Acudí a ver Fury (me niego a llamarla como se ha titulado aquí) con una poca de cautela. No niego que el director David Ayer, responsable también de la divertidísima Sabotaje, es un director que se maneja en la acción de manera excelente, si no ahí están Sin Tregua o la mentada película con Chache, además que como guionista está de sobra abalado gracias a sus colaboraciones con Antoine Fuqua o cuando le toca en solitario (Vidas al límite), pero si os soy sincero, no le veía capaz de que fuera capaz de hacer un film bélico de corte clásico, más aún, su manera de rodar le hacía el menos indicado para tal empresa. Tras acabar de ver el film no sólo esas dudas desaparecieron, si no que tuve unas ganas tremendas de ver la próxima película que dirija este buen señor...Suicide Squad...ejem.

Puede que lo más negativo se encuentre en ciertos tramos del guión que pecan de ser demasiado evidentes y que acaban cortando de manera abrupta la acción, y que se ven sobretodo cuando los personajes abandonan momentáneamente el tanque, como es la escena en la casa de las dos chicas alemanas en donde vemos a una escena costumbrista algo chocante e innecesaria si se comparan con el resto del film. Además, esa pseudo historia de ¿amor? parece estar metida con calzador, como si fuera una exigencia de la productora, por no hablar del modo en el que se cierra y que solamente falta ponerle un cartel con neones en el que se lea "LOS HORRORES DE LA GUERRA". ¿Moralina barata en un film bélico? Sí, no es raro encontrarlo en este tipo de películas, pero tenía la esperanza de no encontrarla en ESTA película.
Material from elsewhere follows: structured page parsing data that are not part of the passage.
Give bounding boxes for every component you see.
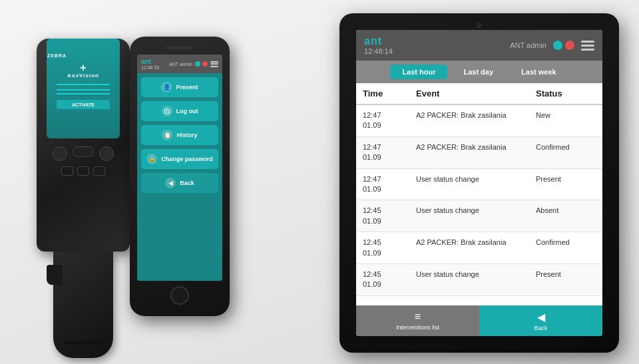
tab-last-week[interactable]: Last week	[509, 65, 568, 79]
phone-btn-password-label: Change password	[161, 156, 213, 162]
tablet-hamburger-line-2	[581, 45, 594, 47]
cell-time: 12:47 01.09	[363, 174, 416, 195]
phone-btn-history-label: History	[176, 132, 197, 138]
cell-event: User status change	[416, 174, 536, 195]
tablet-outer: ant 12:48:14 ANT admin	[339, 13, 619, 353]
back-icon: ◀	[165, 178, 176, 188]
footer-btn-back[interactable]: ◀ Back	[479, 305, 602, 336]
hamburger-line-2	[210, 63, 218, 65]
tablet-time: 12:48:14	[364, 47, 393, 55]
tablet-logo: ant	[364, 35, 393, 47]
tablet-header-left: ant 12:48:14	[364, 35, 393, 55]
tab-last-day[interactable]: Last day	[451, 65, 505, 79]
back-footer-label: Back	[534, 325, 547, 331]
table-body: 12:47 01.09A2 PACKER: Brak zasilaniaNew1…	[356, 105, 602, 296]
scanner-btn-2[interactable]	[99, 146, 114, 161]
tablet-footer: ≡ Interventions list ◀ Back	[356, 305, 602, 336]
scanner-buttons	[37, 146, 130, 161]
present-icon: 👤	[161, 82, 172, 92]
tablet-hamburger-icon[interactable]	[581, 41, 594, 51]
tablet-header-right: ANT admin	[510, 41, 594, 51]
cell-event: A2 PACKER: Brak zasilania	[416, 238, 536, 258]
cell-status: Absent	[536, 206, 596, 226]
cell-time: 12:45 01.09	[363, 270, 416, 290]
phone-status-red	[202, 61, 208, 67]
phone-btn-logout[interactable]: ⏻ Log out	[141, 101, 218, 121]
col-header-status: Status	[536, 89, 596, 98]
cell-event: A2 PACKER: Brak zasilania	[416, 110, 536, 131]
scanner-body: ZEBRA ✛ AosVision ACTIVATE	[37, 39, 130, 252]
phone-home-button[interactable]	[170, 286, 189, 305]
phone-screen: ant 12:46:33 ANT admin	[137, 55, 222, 281]
phone-status-green	[195, 61, 200, 67]
interventions-label: Interventions list	[396, 324, 439, 331]
phone-btn-back-label: Back	[180, 180, 194, 186]
tablet-camera	[477, 23, 482, 28]
zebra-brand-label: ZEBRA	[47, 53, 67, 58]
phone-outer: ant 12:46:33 ANT admin	[130, 37, 230, 316]
table-header-row: Time Event Status	[356, 83, 602, 105]
scanner-nav-btn[interactable]	[61, 166, 73, 176]
cell-event: User status change	[416, 206, 536, 226]
scanner-nav-btn-3[interactable]	[93, 166, 105, 176]
tab-last-hour[interactable]: Last hour	[390, 65, 447, 79]
phone-speaker	[166, 46, 193, 49]
table-row: 12:45 01.09User status changeAbsent	[356, 200, 602, 232]
zebra-scanner: ZEBRA ✛ AosVision ACTIVATE	[27, 27, 140, 333]
col-header-event: Event	[416, 89, 536, 98]
tablet-status-green	[553, 41, 562, 50]
table-row: 12:45 01.09A2 PACKER: Brak zasilaniaConf…	[356, 232, 602, 264]
table-row: 12:47 01.09A2 PACKER: Brak zasilaniaConf…	[356, 137, 602, 169]
tablet-header: ant 12:48:14 ANT admin	[356, 30, 602, 61]
cell-event: A2 PACKER: Brak zasilania	[416, 142, 536, 163]
phone-status-icons	[195, 61, 208, 67]
scanner-brand: ✛	[80, 64, 87, 73]
phone-btn-present[interactable]: 👤 Present	[141, 77, 218, 97]
phone-btn-back[interactable]: ◀ Back	[141, 173, 218, 193]
cell-time: 12:47 01.09	[363, 110, 416, 131]
tablet-hamburger-line-1	[581, 41, 594, 43]
password-icon: 🔒	[146, 154, 157, 164]
phone-btn-change-password[interactable]: 🔒 Change password	[141, 149, 218, 169]
cell-status: Confirmed	[536, 238, 596, 258]
phone-user: ANT admin	[169, 62, 192, 67]
cell-event: User status change	[416, 270, 536, 290]
table-row: 12:47 01.09User status changePresent	[356, 169, 602, 201]
phone-hamburger-icon[interactable]	[210, 61, 218, 67]
cell-status: Present	[536, 270, 596, 290]
phone-header: ant 12:46:33 ANT admin	[137, 55, 222, 73]
phone-device: ant 12:46:33 ANT admin	[130, 37, 233, 323]
table-row: 12:47 01.09A2 PACKER: Brak zasilaniaNew	[356, 105, 602, 137]
footer-btn-interventions[interactable]: ≡ Interventions list	[356, 305, 479, 336]
phone-logo: ant	[141, 58, 159, 65]
scanner-trigger[interactable]	[47, 265, 63, 285]
phone-btn-logout-label: Log out	[176, 108, 198, 114]
logout-icon: ⏻	[162, 106, 172, 116]
scanner-bottom-detail	[63, 341, 103, 345]
cell-time: 12:45 01.09	[363, 206, 416, 226]
back-footer-icon: ◀	[537, 311, 545, 323]
cell-time: 12:45 01.09	[363, 238, 416, 258]
cell-status: Present	[536, 174, 596, 195]
scanner-btn-1[interactable]	[53, 146, 67, 161]
tablet-tabs: Last hour Last day Last week	[356, 61, 602, 83]
scanner-btn-nav[interactable]	[73, 146, 94, 157]
scanner-handle	[53, 252, 113, 358]
scanner-logo: AosVision	[67, 73, 99, 79]
tablet-hamburger-line-3	[581, 49, 594, 51]
hamburger-line-3	[210, 66, 218, 67]
phone-btn-history[interactable]: 📋 History	[141, 125, 218, 145]
scanner-nav-btn-2[interactable]	[77, 166, 89, 176]
scanner-activate-label: ACTIVATE	[72, 102, 95, 107]
cell-time: 12:47 01.09	[363, 142, 416, 163]
interventions-icon: ≡	[415, 311, 421, 323]
col-header-time: Time	[363, 89, 416, 98]
cell-status: Confirmed	[536, 142, 596, 163]
tablet-status-red	[565, 41, 574, 50]
tablet-device: ant 12:48:14 ANT admin	[339, 13, 619, 353]
hamburger-line-1	[210, 61, 218, 63]
tablet-table: Time Event Status 12:47 01.09A2 PACKER: …	[356, 83, 602, 305]
tablet-screen: ant 12:48:14 ANT admin	[356, 30, 602, 336]
table-row: 12:45 01.09User status changePresent	[356, 264, 602, 296]
phone-btn-present-label: Present	[176, 84, 198, 91]
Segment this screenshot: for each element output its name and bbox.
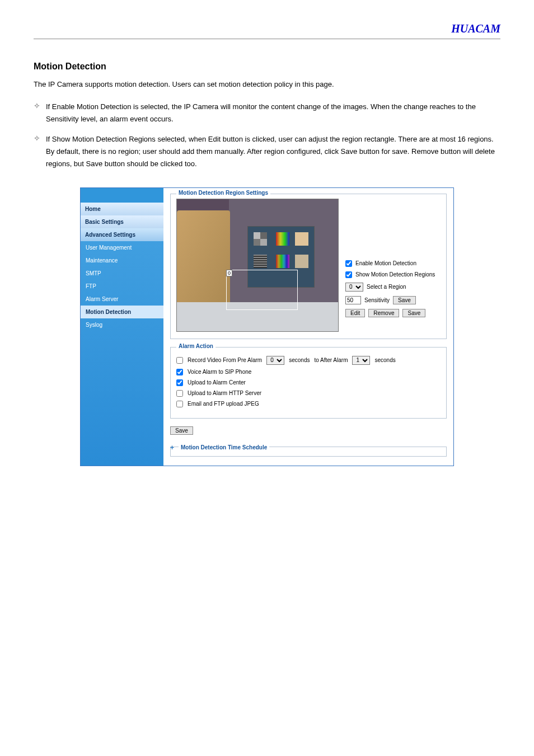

No se puede decir que Brad Pitt haga aquí el papel de su vida, debido sobretodo a que nunca dejamos de ver a un Aldo Raine afeitado, pero sí hay que decir que el actor de Kalifornia hace un papelón de los que sentirse orgulloso. Plus añadido el que en ningún momento de la película sabemos mucho más que los pequeños detalles que se nos dan acerca de su personaje - solamente sabemos que lleva combatiendo mucho, sabe hablar de forma fluida el alemán y que tiene la espalda marcada -, cosa que hace que la interpretación de Pitt cobre más fuerza según avanza la trama. Puede que el personaje de toda esta tropa con el cual nunca acabamos de empatizar sea curiosamente el novato, interpretado por Logan Lerman, quien no lo hace mal por cierto. Demasiado arquetícpico, tal y como está estructurado desde el principio sabemos todo el recorrido y el final que va a tener este personaje (momentos altos, bajos, tristeza...etc). Mejor desarrollados se encuentran los roles (no secuandarios como se ha dicho) de Shia LaBeouf, Jon Bernthal y Michael Peña, cosa que enfatiza sus sublimes interpretaciones, las cuales en un principio nos transmiten mucho con sólo unos trazos de personalidad - la escena principal contrasta con una escena casi al final -. Sin duda todos ellos son el verdadero motor del film. También aparecen en pantalla unos episódicos Xavier Samuel, Scott Eastwood (el hijísimo) y Jason Isaacs, a quienes me dio la sensación de que les han recortado sus papeles de cara a agilizar el montaje final de la película, cosa que no me extrañaría dado que esta dura más de dos horas.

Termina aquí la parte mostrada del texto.